For Specific Aim 1, we will be monitoring the post-operative complication of clinically
relevant pancreatic fistula within one week of surgery per the standard clinical guidelines
as noted above. Common clinical presentations of pancreatic fistula include abdominal pain,
leukocytosis and fever (temperature >100.4 degrees). Diagnostic work-up of pancreatic
fistula will be with CT abdomen with contrast, which has a sensitivity of 63% and
specificity of 83% for detecting pancreatic fistula.
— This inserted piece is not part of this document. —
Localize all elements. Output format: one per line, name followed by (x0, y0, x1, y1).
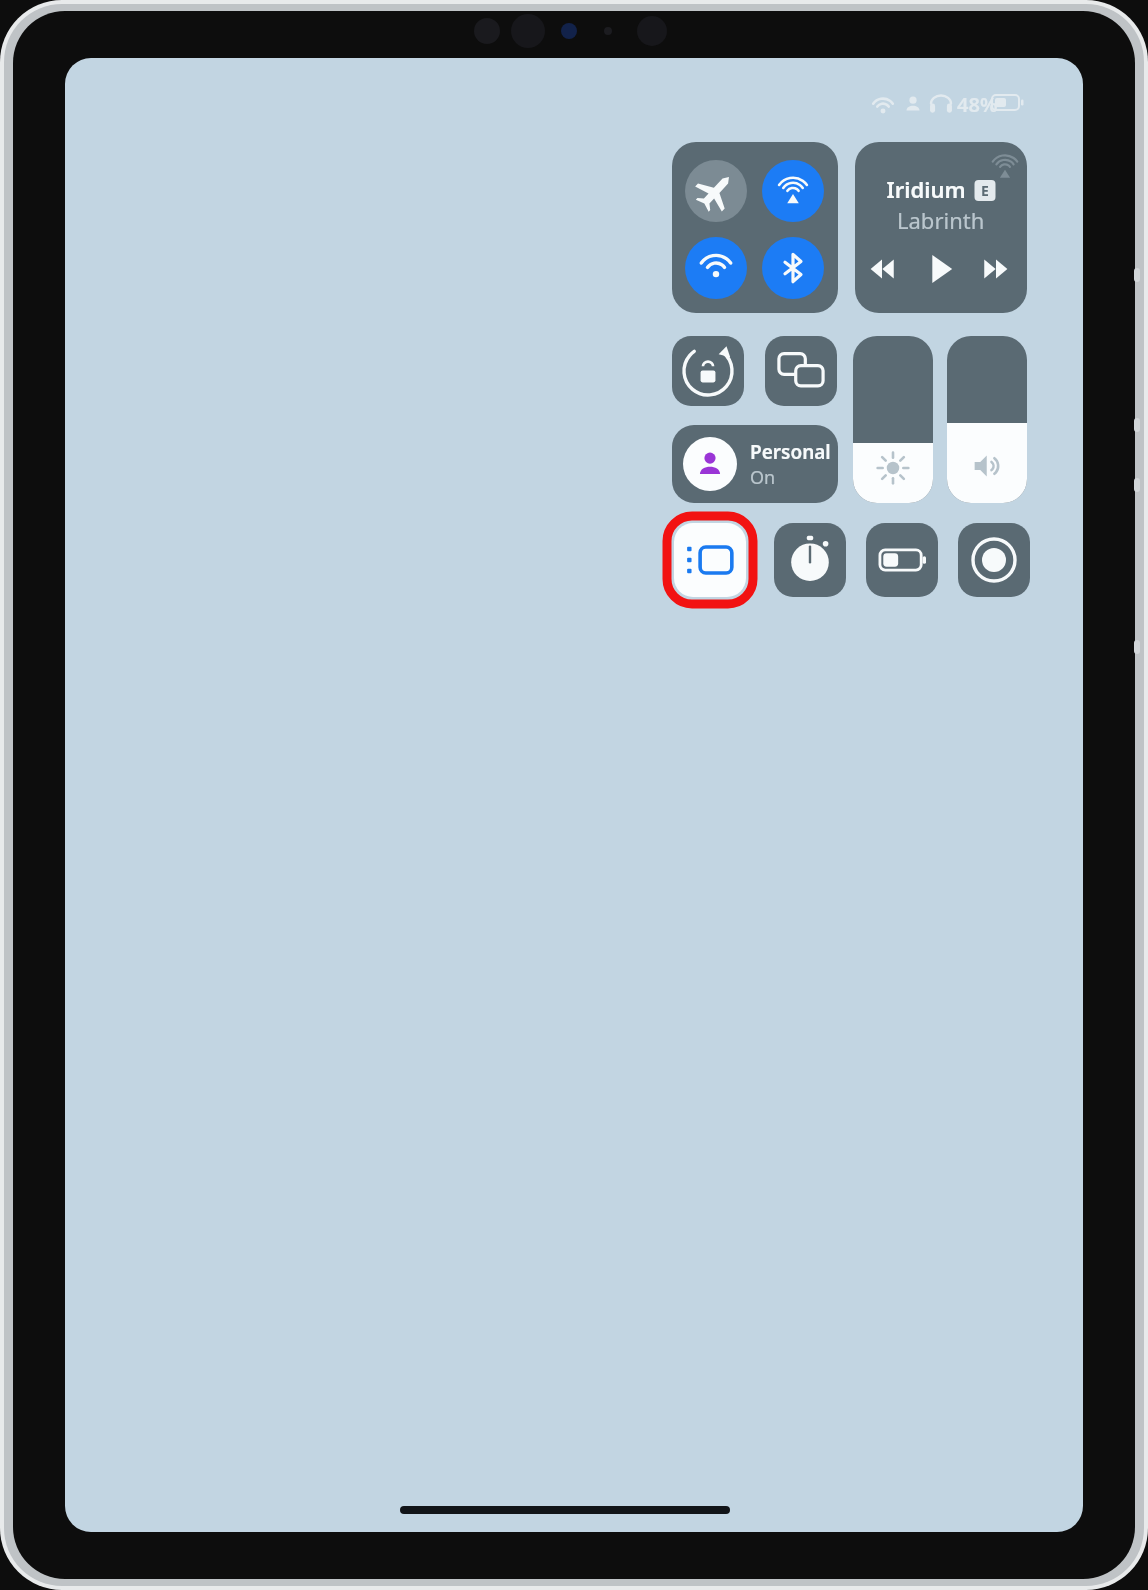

The pancreatic fistulas will be
categorized into grades A, B or C as previously reported. Our study will be investigating
only clinically relevant pancreatic fistulas, i.e. grades B or C. Depending on the grade of
pancreatic fistula, patients will be treated as indicated with conservative treatment
options including bowel rest, antibiotics, somatostatin analogues and percutaneous drainage
or surgical re-exploration. We will also track other relevant post-operative complications
such as delayed wound healing, development of wound dehiscence or wound infection.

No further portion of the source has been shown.